In Ukraine, politicians tell us that we are on the side of the angels. They say we are helping the victim of completely unprovoked, naked aggression. In this narrative, not only are we the good guys, but we are doing something good for ourselves:  weakening Russia, a rival power, on the cheap. We do this by sending Ukraine mountains of money and obsolete armaments, while using Ukrainian conscripts as proxies to do the fighting. Unfortunately, the chief consequence is that more people will die on both sides as we artificially prolong the doomed Ukrainian defense.

World War II began with the Japanese bombing of Pearl Harbor. The Global War on Terror arose from the 9/11 attacks. But what have the Russians done to us? Why are we supposed to want them dead?

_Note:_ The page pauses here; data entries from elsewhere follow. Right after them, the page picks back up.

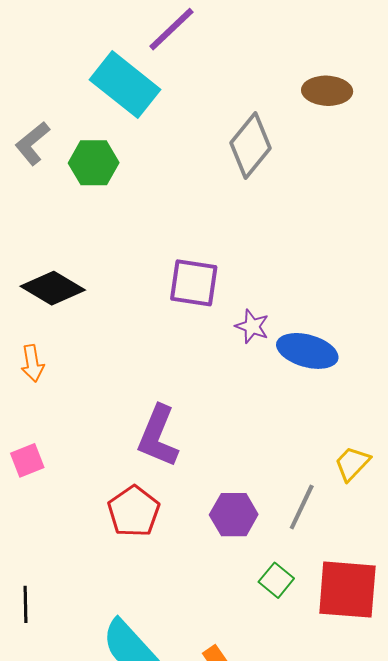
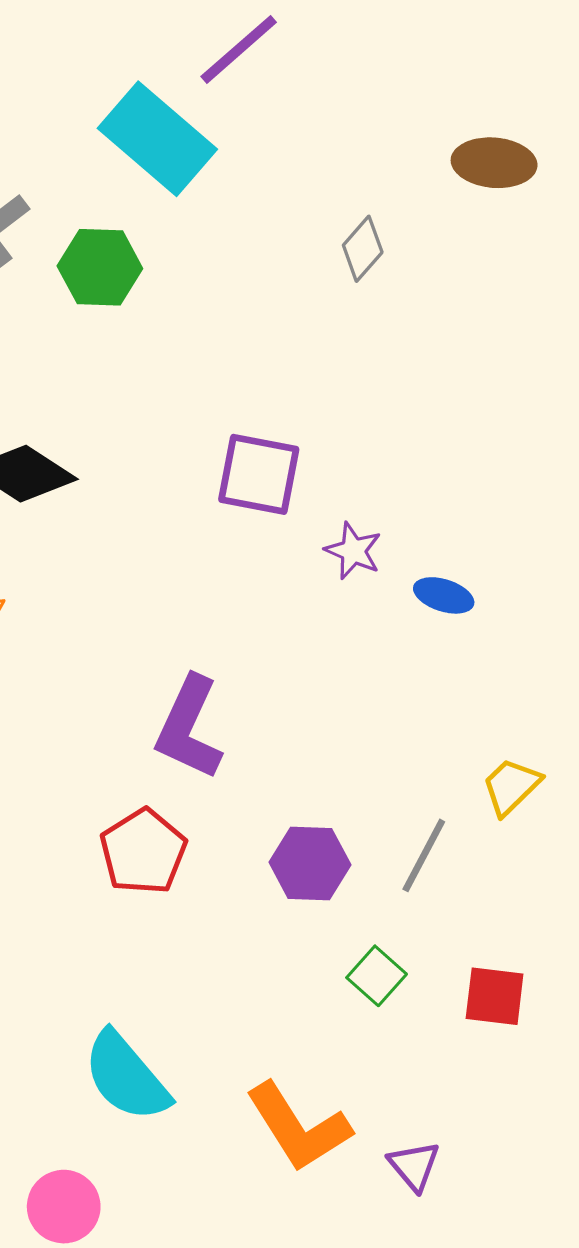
gray diamond: (251, 145) -> (363, 249), size x0.6
blue ellipse: (307, 351) -> (444, 595), size x0.6
red square: (347, 590) -> (495, 996), size x0.6

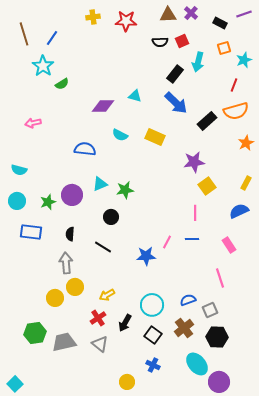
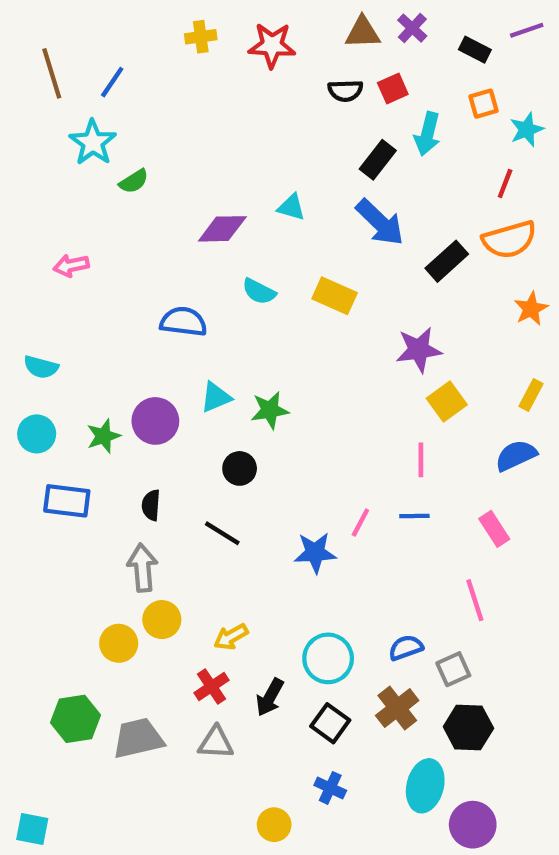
gray triangle: (100, 344) -> (216, 743), turned -36
cyan ellipse: (197, 364) -> (425, 786), turned 55
cyan square: (15, 384) -> (32, 829), turned -35

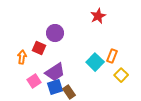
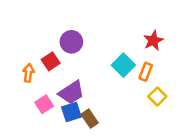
red star: (98, 16) -> (153, 41), moved
red square: (39, 48) -> (51, 61), turned 32
cyan square: (95, 62) -> (123, 65), moved

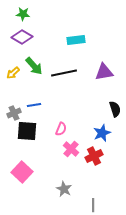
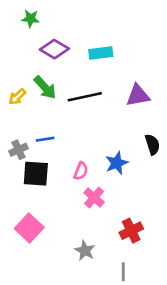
purple diamond: (22, 37) -> (54, 49), moved
blue star: (102, 133) -> (117, 163), moved
red cross: (94, 156) -> (131, 231), moved

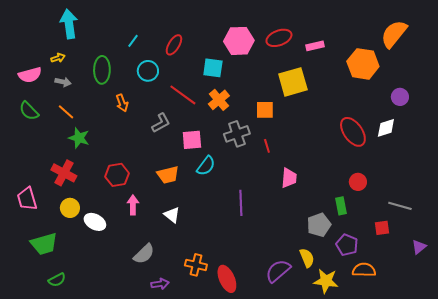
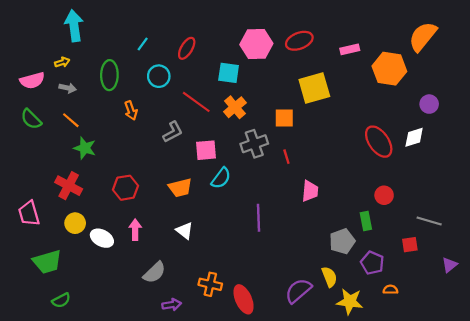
pink rectangle: (315, 46) -> (350, 49), moved
pink arrow: (133, 205) -> (135, 230), moved
orange semicircle: (364, 270) -> (391, 290), size x0.6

The establishment answers that by helping the innocent victims of an irrational aggressor we are being true to our values. Hawks deploy this rhetoric when a war lacks any direct connection to our national interests and does not arise from an infringement on our sovereignty.

A Dubious Idealism

I question whether anyone believes in the idealism justifying American aid to Ukraine. I did not hear many politicians or commenters saying we should have intervened in the recent Azerbaijani-Armenian War, even though it resulted in the ethnic cleansing of the unlucky Armenians. I also have not heard the neoconservatives say we should be arming the belligerents in Ethiopia, where the war over separatist Tigray has apparently cost more lives than the Ukraine conflict.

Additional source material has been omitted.